START Material shown

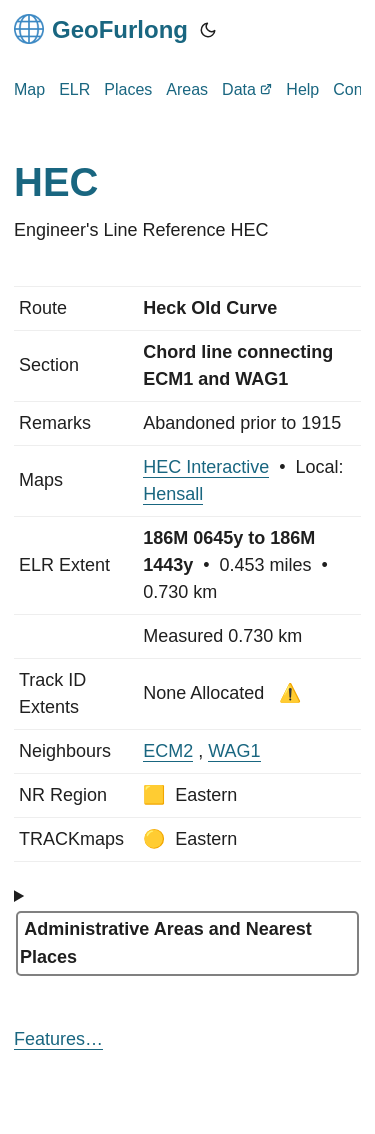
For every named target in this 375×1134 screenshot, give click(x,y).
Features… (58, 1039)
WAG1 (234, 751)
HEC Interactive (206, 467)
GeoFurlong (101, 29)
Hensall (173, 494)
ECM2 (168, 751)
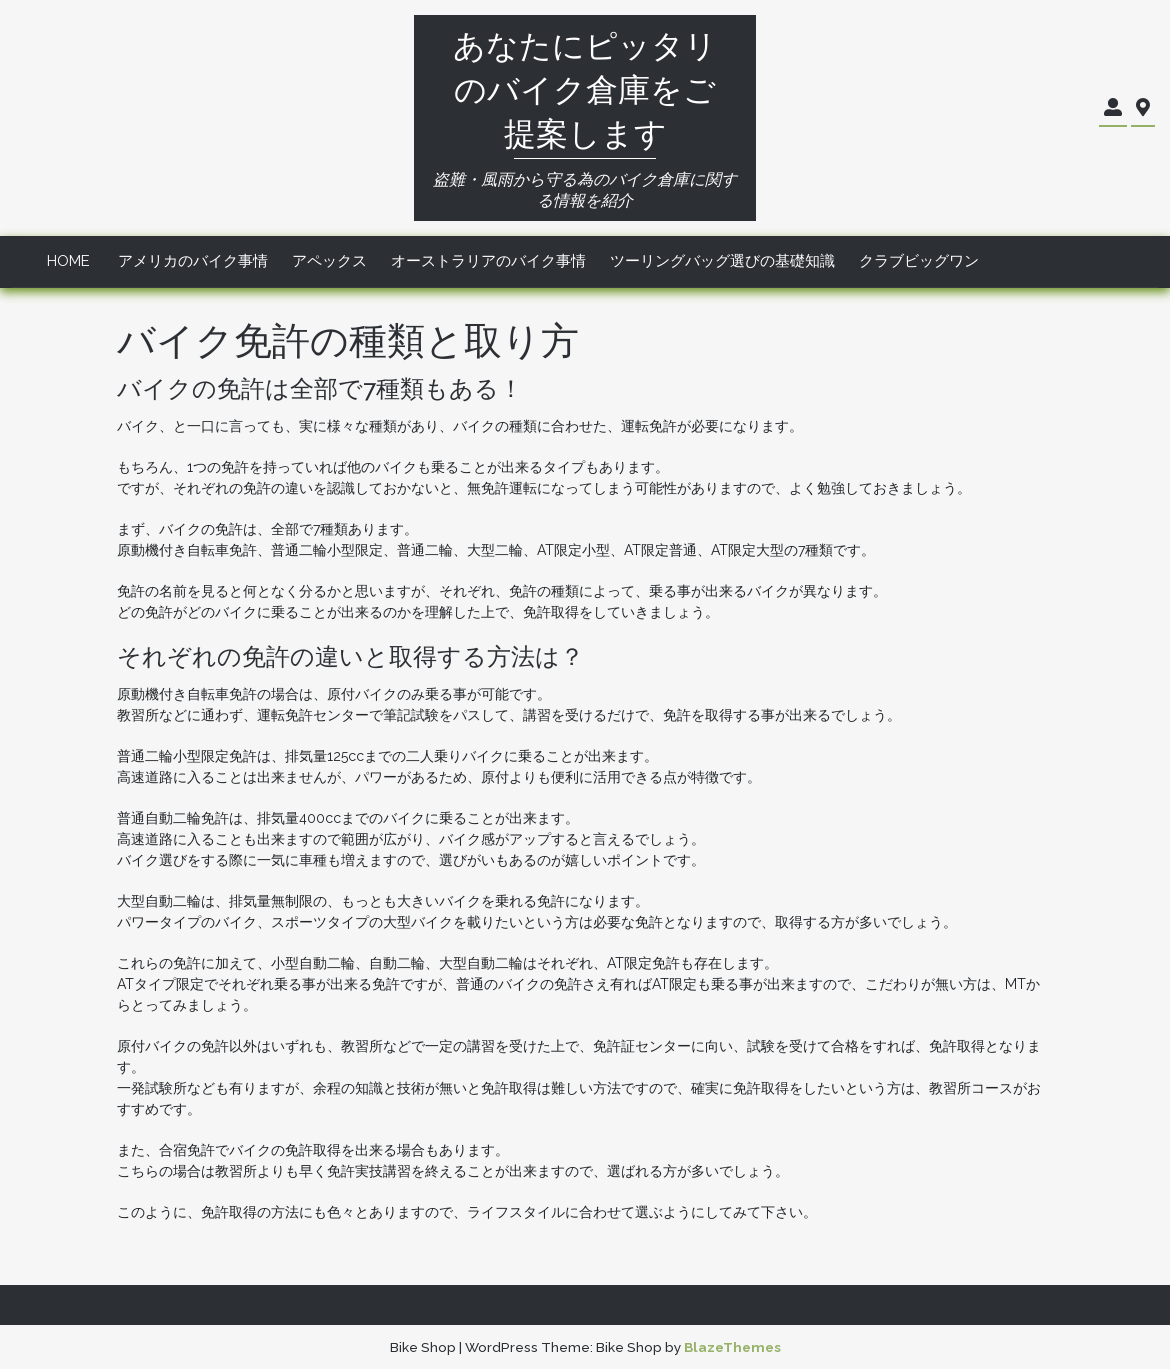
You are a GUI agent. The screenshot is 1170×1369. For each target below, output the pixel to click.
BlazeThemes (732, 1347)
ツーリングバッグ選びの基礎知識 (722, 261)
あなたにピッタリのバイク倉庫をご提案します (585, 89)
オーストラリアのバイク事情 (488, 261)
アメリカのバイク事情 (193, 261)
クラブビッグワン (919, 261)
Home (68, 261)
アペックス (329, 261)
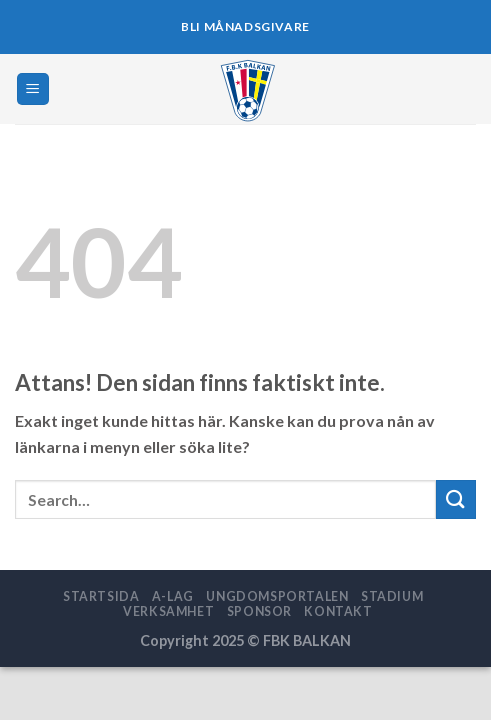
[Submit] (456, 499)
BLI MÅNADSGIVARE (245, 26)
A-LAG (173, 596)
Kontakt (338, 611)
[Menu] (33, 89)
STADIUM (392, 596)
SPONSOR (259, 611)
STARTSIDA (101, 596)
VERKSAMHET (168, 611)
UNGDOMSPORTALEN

END Material shown

__Aim of the task__
Beginning at the line containing "SPONSOR (259, 611)", output exactly each line up to and including the last line of the material above.

__Solution to this problem__
SPONSOR (259, 611)
STARTSIDA (101, 596)
VERKSAMHET (168, 611)
UNGDOMSPORTALEN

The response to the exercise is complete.